Il colpo a Castelvecchio di giovedì scorso era evidentemente stato preparato dai rapinatori fin nei minimi dettagli. Dei veri professionisti che nulla hanno lasciato al caso: uno di loro si sarebbe persino finto parte integrante del personale del museo

Le modalità operative della banda che giovedì scorso ha assaltato e svaligiato Castelvecchio, dalle ricostruzioni che stanno emergendo in questi giorni, risultano quelle di professionisti che nulla hano lasciato al caso. Si è evidentemente trattato di un colpo da maestri, organizzato in ogni dettaglio e curato fin nei più piccoli particolari con estrema scrupolosità. I banditi conoscevano perfettamente le tempistiche di chiusura della sede museale, così come i movimenti degli addetti e lavoratori all'interno di Castelvecchio.
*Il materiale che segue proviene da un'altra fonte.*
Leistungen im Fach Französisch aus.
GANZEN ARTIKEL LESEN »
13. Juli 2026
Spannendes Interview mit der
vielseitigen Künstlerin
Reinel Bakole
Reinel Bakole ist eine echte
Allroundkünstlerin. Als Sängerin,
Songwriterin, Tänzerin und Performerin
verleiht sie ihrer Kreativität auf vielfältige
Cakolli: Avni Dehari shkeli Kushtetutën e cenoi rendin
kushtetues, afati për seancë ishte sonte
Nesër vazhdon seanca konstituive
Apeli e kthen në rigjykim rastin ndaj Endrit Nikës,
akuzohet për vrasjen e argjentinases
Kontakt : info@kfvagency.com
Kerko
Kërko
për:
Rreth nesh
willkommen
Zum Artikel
Tra i particolari più significativi, sicuramente il fatto che uno dei criminali, all'incirca verso le ore 19.30 avrebbe persino finto di essere parte del personale di Castelvecchio, invitando gli ultimi visitatori rimasti ad uscire celermente dall'ingresso principale. In questo senso, così come riferito dall?Arena, il magistrato che sta svolgendo le indagini ha voluto far sapere che chiunque si sia trovato quel giorno a Castelvecchio durante le fasi di chiusura serale, potrebbe svolgere un ruolo di grande aiuto nelle indagini: "Stiamo cercando qualcuno che giovedì alle 19.30 è stato invitato ad uscire dal cancello. Forse erano turisti, speriamo non solo stranieri, che a quell’ora sono stati avvicinati proprio da uno dei tre banditi che fingeva di essere uno del personale. Ci interessa capire se parlava con qualche accento particolare".
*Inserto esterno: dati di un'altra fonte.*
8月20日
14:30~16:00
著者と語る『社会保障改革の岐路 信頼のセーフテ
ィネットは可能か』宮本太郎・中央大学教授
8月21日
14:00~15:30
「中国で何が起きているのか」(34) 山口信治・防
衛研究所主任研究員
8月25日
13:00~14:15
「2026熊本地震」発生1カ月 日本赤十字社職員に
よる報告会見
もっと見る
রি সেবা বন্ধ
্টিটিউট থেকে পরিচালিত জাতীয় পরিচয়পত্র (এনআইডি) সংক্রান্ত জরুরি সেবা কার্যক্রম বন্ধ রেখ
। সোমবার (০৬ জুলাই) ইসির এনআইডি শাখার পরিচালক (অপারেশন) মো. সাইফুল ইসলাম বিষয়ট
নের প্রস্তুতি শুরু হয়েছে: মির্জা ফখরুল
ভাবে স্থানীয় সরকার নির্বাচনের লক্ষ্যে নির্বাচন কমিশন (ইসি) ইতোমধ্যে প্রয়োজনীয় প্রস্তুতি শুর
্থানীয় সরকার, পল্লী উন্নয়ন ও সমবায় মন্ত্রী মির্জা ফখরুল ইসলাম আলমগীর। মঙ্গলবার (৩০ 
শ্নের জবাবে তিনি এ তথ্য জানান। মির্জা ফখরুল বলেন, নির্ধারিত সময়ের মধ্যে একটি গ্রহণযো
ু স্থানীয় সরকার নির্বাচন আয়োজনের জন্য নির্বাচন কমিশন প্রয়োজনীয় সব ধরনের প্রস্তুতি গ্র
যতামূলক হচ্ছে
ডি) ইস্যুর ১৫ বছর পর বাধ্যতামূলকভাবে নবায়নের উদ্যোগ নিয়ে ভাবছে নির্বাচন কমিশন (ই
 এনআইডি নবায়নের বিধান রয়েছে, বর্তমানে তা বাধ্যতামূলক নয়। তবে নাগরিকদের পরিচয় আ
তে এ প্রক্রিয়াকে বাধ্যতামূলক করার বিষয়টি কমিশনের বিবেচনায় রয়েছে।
Una volta chiuso il portone, sarebbe dunque scattata la rapina vera e propria: minacciati con le pistole, verso le 19.40 circa, la dipendente comunale e l'agente della vigilanza sono subito stati immobilizzati e legati. Dopodiché i ladri hanno slegato le gambe della guardia giurata e si sono fatti accompagnare nelle sale dove erano contenuti i dipinti di loro interesse. Qui hanno proceduto in solitaria, staccando dalle pareti i preziosissimi quadri, purtroppo difesi solamente da un allarme volumetrico nella sala che per l'occasione non era stato attivato, e non da singoli sensori a parete come invece, forse, sarebbe stato più opportuno che fosse.
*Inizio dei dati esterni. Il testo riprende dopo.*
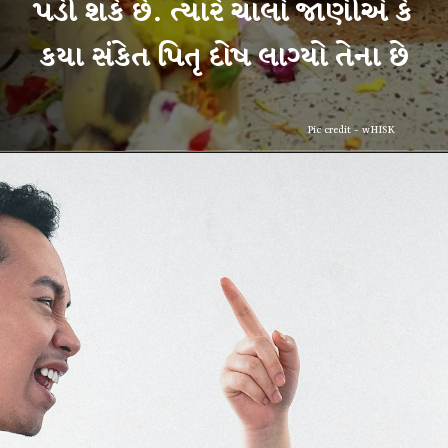
પડી શકે છે. ત્યારે ચાલો જાણીએ કે
Pic credit - wHISK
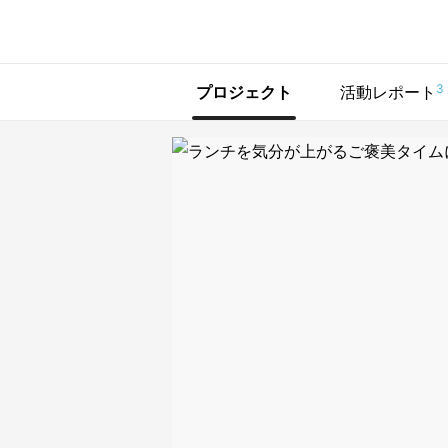
で手に入れよう
3
プロジェクト
活動レポート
Le operazioni si sono poi concluse verso le 20.30, quando i banditi hanno recuperato la vettura della guardia giurata, alla quale in precedenza avevano opportunamente sottratto le chiavi, parcheggiata come d'abitudine proprio a ridosso delle mura di Castelvecchio. Nell'arco di tempo di qualche minuto, la macchina viene caricata dei dipinti e subito dopo i ladri si danno alla fuga. Ora resta da sperare che le indagini in corso possano portare in breve tempo a qualche risultato, magari proprio con l'ausilio di qualche visitatore che quel giovedì 19 novembre potrebbe persino essersi trovato faccia a faccia, in modo inconsapevole, con uno dei banditi.